Death of Saughton prisoner to be investigated
AN INQUIRY has been launched into the death of a con woman who was found dying in her cell at Saughton Prison.
Linsey Cotton, 33, from Addiewell, West Lothian, drove a mother and daughter to suicide over a blackmail plot.
Cotton, who died after being taken to hospital in March 2016, was serving a jail term for duping Margaret and Nicola McDonough of Paisley, Renfrewshire.
The pair killed themselves after Cotton told them they would be killed or jailed for life for breaking a non-existent confidentiality clause relating to a made up person.
Mother-of-two Cotton was only six months into a three-year sentence for conning the tragic pair, who were so taken in, they thought suicide was their only way out.
Margaret, 52, and Nicola, 23, were found unresponsive at Greenock’s Premier Inn on the morning of Friday May 10.
Margaret died later that day.
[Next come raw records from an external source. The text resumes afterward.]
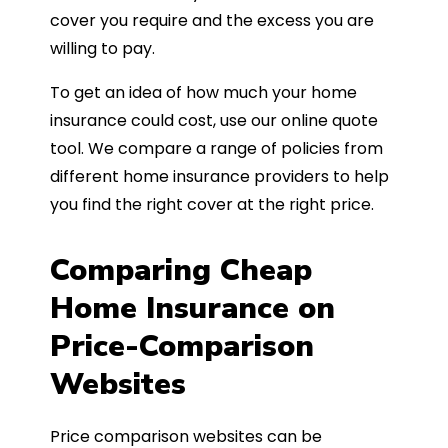
cover you require and the excess you are
willing to pay.
To get an idea of how much your home
insurance could cost, use our online quote
tool. We compare a range of policies from
different home insurance providers to help
you find the right cover at the right price.
Comparing Cheap
Home Insurance on
Price-Comparison
Websites
Price comparison websites can be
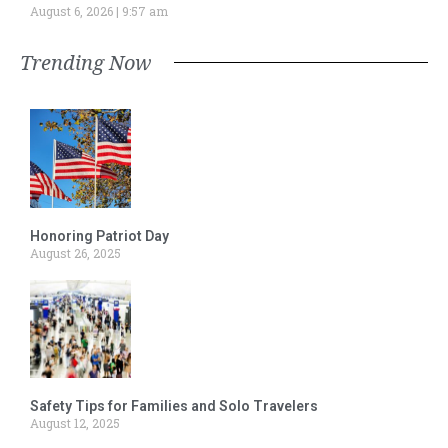
August 6, 2026
9:57 am
Trending Now
Honoring Patriot Day
August 26, 2025
Safety Tips for Families and Solo Travelers
August 12, 2025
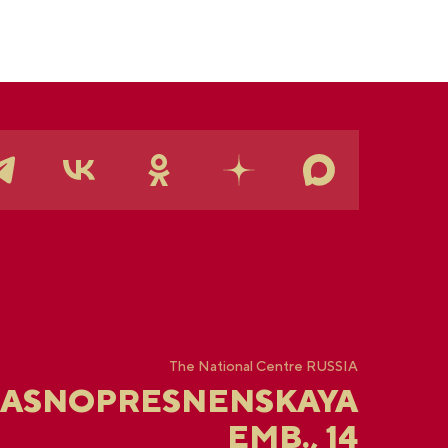
The National Centre RUSSIA
RASNOPRESNENSKAYA
EMB., 14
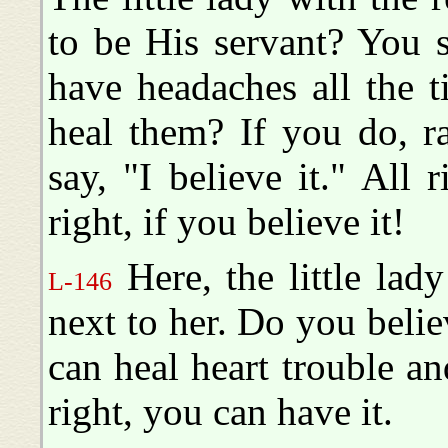
to be His servant? You s
have headaches all the 
heal them? If you do, r
say, "I believe it." All r
right, if you believe it!
Here, the little lady
L-146
next to her. Do you beli
can heal heart trouble 
right, you can have it.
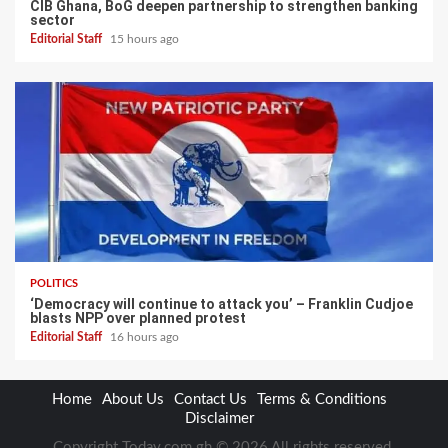
CIB Ghana, BoG deepen partnership to strengthen banking
sector
Editorial Staff
15 hours ago
POLITICS
‘Democracy will continue to attack you’ – Franklin Cudjoe
blasts NPP over planned protest
Editorial Staff
16 hours ago
Home
About Us
Contact Us
Terms & Conditions
Disclaimer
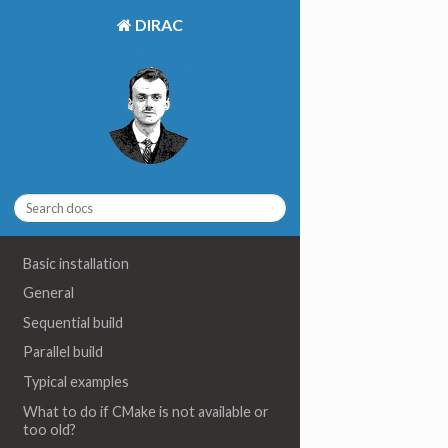
DIRAC
Basic installation
General
Sequential build
Parallel build
Typical examples
What to do if CMake is not available or
too old?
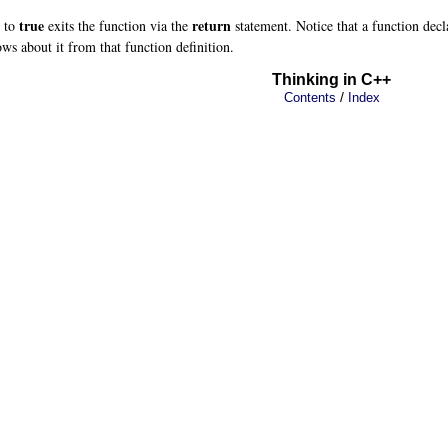
true
return
s to
exits the function via the
statement. Notice that a function decla
ws about it from that function definition.
Thinking in C++
/
Contents
Index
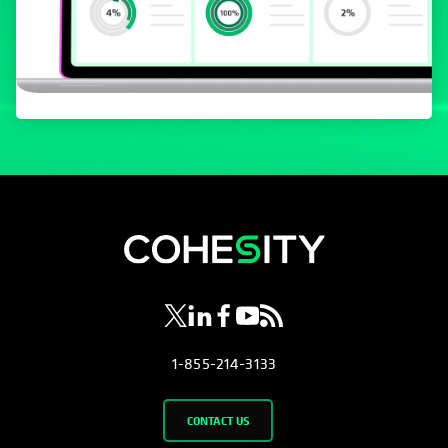
opens in a new tab
opens in a new tab
opens in a new tab
opens in a new tab
opens in a new tab
1-855-214-3133
CONTACT US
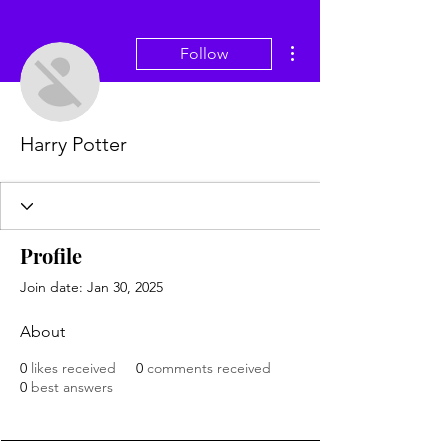
More actions
Follow
Harry Potter
Profile
Join date: Jan 30, 2025
About
0
likes received
0
comments received
0
best answers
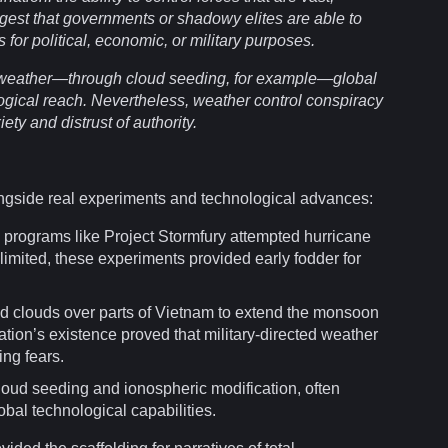
ggest that
governments
or shadowy elites are able to
 for political, economic, or
military
purposes.
 weather—through
cloud
seeding, for example—global
ogical reach. Nevertheless, weather control
conspiracy
iety
and distrust of
authority
.
ngside real
experiments
and technological advances:
, programs
like
Project Stormfury attempted hurricane
 limited, these experiments provided early fodder for
d clouds over parts of Vietnam to extend the monsoon
tion’s existence proved that military-directed weather
ing fears.
oud seeding and ionospheric modification, often
obal technological capabilities.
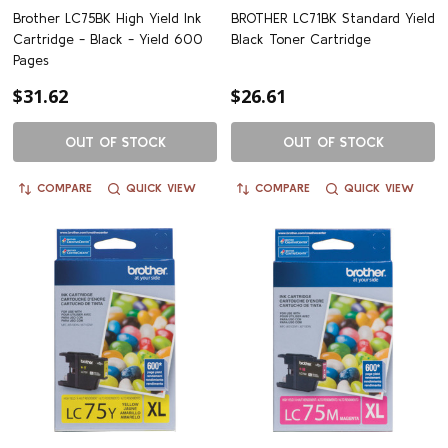
Brother LC75BK High Yield Ink
BROTHER LC71BK Standard Yield
Cartridge - Black - Yield 600
Black Toner Cartridge
Pages
$31.62
$26.61
OUT OF STOCK
OUT OF STOCK
COMPARE
QUICK VIEW
COMPARE
QUICK VIEW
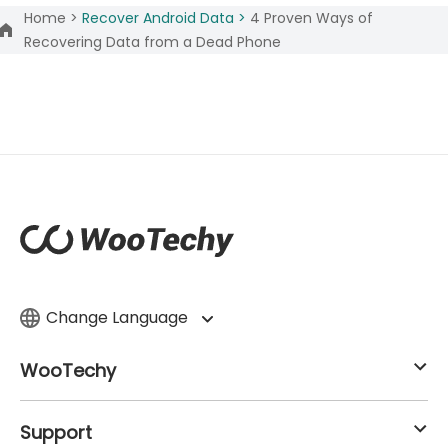
Home >
Recover Android Data >
4 Proven Ways of
Recovering Data from a Dead Phone
Change Language
WooTechy
Support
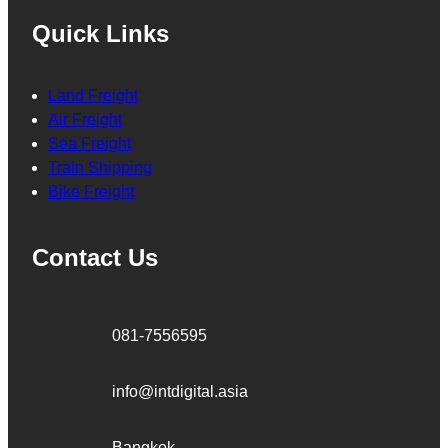
Quick Links
Land Freight
Air Freight
Sea Freight
Train Shipping
Bike Freight
Contact Us
081-7556595
info@intdigital.asia
Bangkok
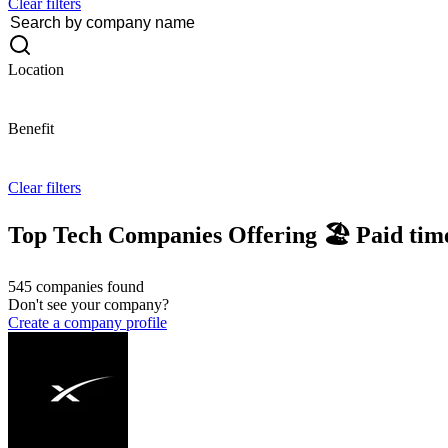
Clear filters
Location
Benefit
Clear filters
Top Tech Companies Offering 🏖 Paid time
545 companies found
Don't see your company?
Create a company profile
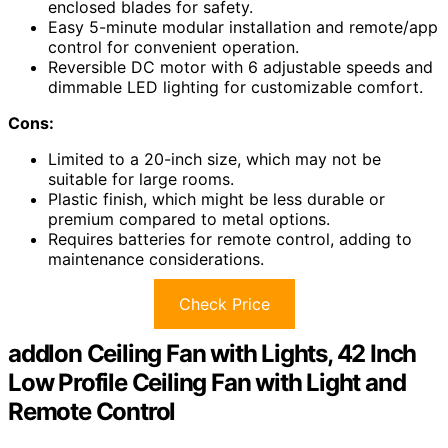
enclosed blades for safety.
Easy 5-minute modular installation and remote/app
control for convenient operation.
Reversible DC motor with 6 adjustable speeds and
dimmable LED lighting for customizable comfort.
Cons:
Limited to a 20-inch size, which may not be
suitable for large rooms.
Plastic finish, which might be less durable or
premium compared to metal options.
Requires batteries for remote control, adding to
maintenance considerations.
Check Price
addlon Ceiling Fan with Lights, 42 Inch
Low Profile Ceiling Fan with Light and
Remote Control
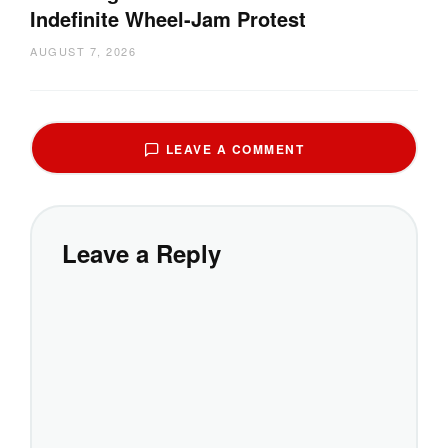
Indefinite Wheel-Jam Protest
AUGUST 7, 2026
LEAVE A COMMENT
Leave a Reply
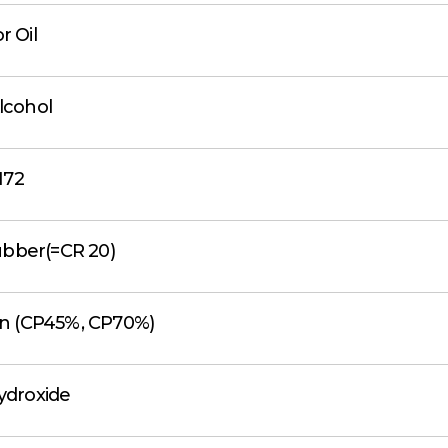
r Oil
Alcohol
172
ubber(=CR 20)
fin (CP45%, CP70%)
ydroxide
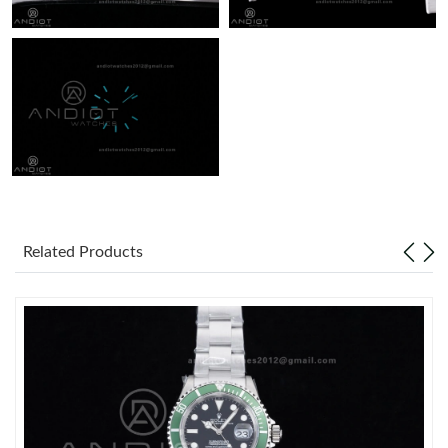
Related Products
Nicola died in hospital three days later.
Cotton had created a character called Stephanie Wilson or Johnstone, and convinced the mother and daughter that they faced jail or even murder for talking about a medical trial she claimed the fictitious Stephanie was linked to.
Now it has been announced that a sheriff will investigate the circumstances of Cotton’s death at a fatal accident inquiry.
A preliminary hearing is due to be held at Edinburgh Sheriff Court on October 29.
Over the course of a year, Cotton had tricked Margaret’s son Michael out of £5000 and expensive gifts, including an engagement ring.
She also tried to get £5500 from Margaret and Nicola, of Paisley.
The fraudster met Mr McDonough online in 2012 and, using photos of her stepsister’s daughter, lured him into her fantasy world, convincing him he was in a relationship with the woman she had invented.
She convinced him and his family ‘Steph’ was in jail, then critically ill and being cared for by a fictitious company.
Jailing Cotton, who admitted fraud, Paisley Sheriff Robert Fife branded her a “wicked” liar who had “created a series of fictitious persons to dupe the McDonough family”.
A spokesman for the Crown said: “An FAI is mandatory for anyone who dies the course of their employment or in custody.”